Only the count is wanted here: how many lines of the entries hold the string "Bürgerhaus"?

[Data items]
###

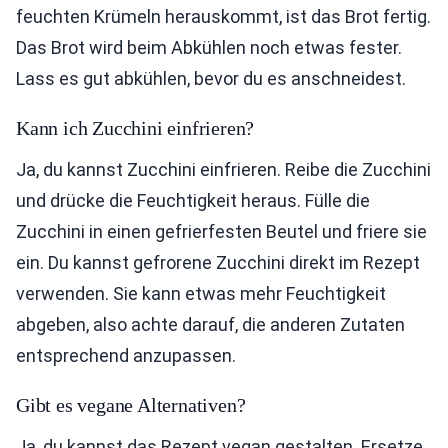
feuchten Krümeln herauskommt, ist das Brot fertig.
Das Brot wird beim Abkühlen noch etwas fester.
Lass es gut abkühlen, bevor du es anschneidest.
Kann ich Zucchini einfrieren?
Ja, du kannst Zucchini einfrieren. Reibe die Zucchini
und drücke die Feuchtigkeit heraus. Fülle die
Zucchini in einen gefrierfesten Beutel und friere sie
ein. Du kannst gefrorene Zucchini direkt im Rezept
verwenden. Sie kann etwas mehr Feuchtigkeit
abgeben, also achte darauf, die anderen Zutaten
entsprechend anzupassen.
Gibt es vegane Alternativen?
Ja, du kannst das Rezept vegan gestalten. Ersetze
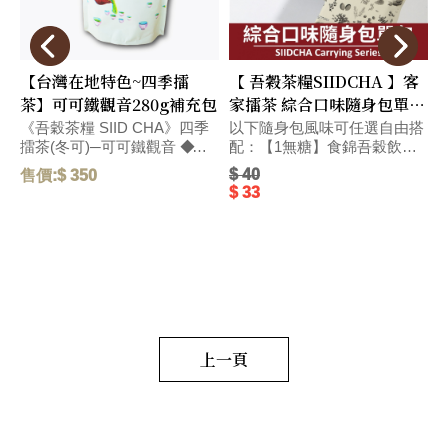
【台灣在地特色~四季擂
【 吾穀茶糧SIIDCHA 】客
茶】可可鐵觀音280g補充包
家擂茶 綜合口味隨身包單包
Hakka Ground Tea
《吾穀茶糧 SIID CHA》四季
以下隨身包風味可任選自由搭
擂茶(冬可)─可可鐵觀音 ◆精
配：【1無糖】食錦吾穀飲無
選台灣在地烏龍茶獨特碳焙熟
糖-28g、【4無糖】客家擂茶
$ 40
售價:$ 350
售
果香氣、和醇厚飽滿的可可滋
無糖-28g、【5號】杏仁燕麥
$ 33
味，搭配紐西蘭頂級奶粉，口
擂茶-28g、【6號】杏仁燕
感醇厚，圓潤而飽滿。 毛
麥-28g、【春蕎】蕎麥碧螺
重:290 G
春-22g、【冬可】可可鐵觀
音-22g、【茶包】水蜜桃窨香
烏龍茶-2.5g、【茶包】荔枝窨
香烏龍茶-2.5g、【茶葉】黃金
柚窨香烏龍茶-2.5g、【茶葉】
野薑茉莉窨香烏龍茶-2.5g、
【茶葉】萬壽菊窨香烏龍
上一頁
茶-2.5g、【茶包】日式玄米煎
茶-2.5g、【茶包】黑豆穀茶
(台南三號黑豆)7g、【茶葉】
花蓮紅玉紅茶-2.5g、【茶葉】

###

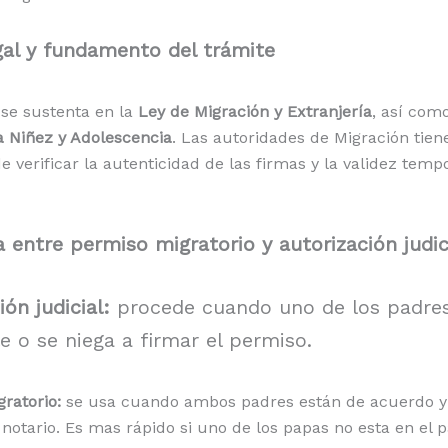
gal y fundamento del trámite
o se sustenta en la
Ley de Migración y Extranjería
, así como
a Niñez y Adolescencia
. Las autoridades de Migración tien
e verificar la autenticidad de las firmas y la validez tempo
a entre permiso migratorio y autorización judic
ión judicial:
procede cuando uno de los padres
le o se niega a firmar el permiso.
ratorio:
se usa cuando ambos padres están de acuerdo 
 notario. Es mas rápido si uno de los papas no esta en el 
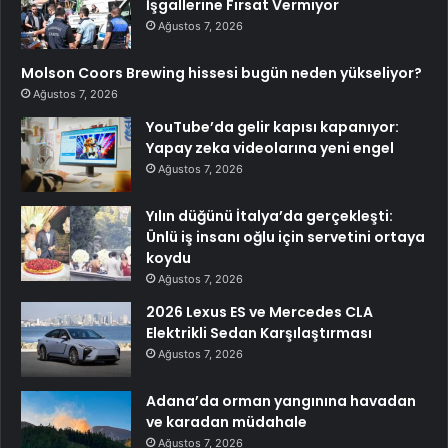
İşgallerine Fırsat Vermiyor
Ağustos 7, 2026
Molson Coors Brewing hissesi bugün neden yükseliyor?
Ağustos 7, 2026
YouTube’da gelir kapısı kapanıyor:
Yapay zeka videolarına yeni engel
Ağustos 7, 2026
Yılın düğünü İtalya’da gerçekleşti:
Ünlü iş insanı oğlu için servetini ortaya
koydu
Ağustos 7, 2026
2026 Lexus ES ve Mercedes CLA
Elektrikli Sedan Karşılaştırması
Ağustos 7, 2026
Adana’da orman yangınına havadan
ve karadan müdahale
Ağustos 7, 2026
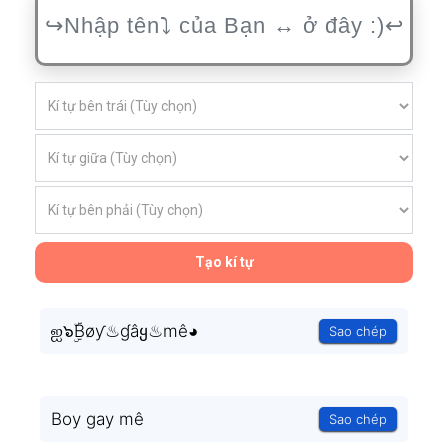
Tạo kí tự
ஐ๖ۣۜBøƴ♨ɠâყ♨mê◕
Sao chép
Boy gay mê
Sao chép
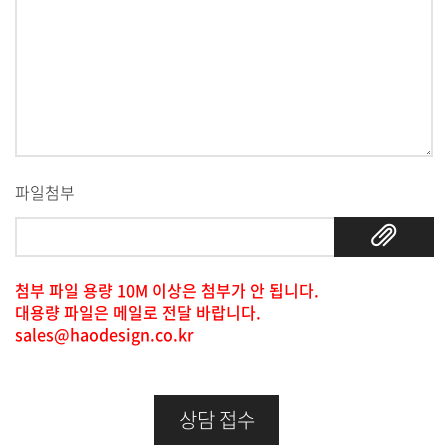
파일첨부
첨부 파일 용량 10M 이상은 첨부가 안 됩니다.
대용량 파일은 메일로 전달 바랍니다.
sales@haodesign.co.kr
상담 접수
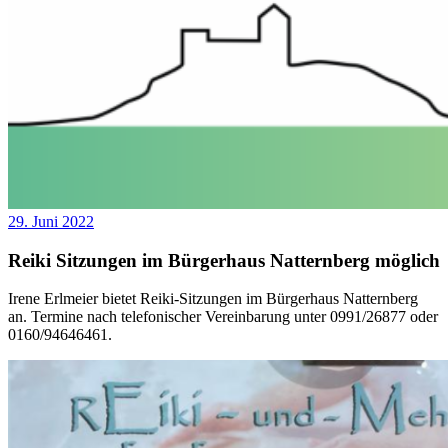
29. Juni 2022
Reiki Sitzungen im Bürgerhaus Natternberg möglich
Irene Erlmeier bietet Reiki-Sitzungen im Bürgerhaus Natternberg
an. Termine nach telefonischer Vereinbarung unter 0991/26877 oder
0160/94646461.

###

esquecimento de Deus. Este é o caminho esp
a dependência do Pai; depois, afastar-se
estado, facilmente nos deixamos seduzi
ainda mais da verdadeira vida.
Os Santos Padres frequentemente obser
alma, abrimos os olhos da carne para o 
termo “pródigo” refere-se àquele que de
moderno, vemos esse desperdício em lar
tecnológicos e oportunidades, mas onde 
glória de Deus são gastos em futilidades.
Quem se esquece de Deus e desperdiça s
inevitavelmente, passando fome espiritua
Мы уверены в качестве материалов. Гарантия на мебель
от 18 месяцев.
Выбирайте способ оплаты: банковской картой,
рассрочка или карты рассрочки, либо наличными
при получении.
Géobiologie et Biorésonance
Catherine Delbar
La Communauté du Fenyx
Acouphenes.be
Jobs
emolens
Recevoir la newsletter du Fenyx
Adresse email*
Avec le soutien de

###

- Result of the exercise:
2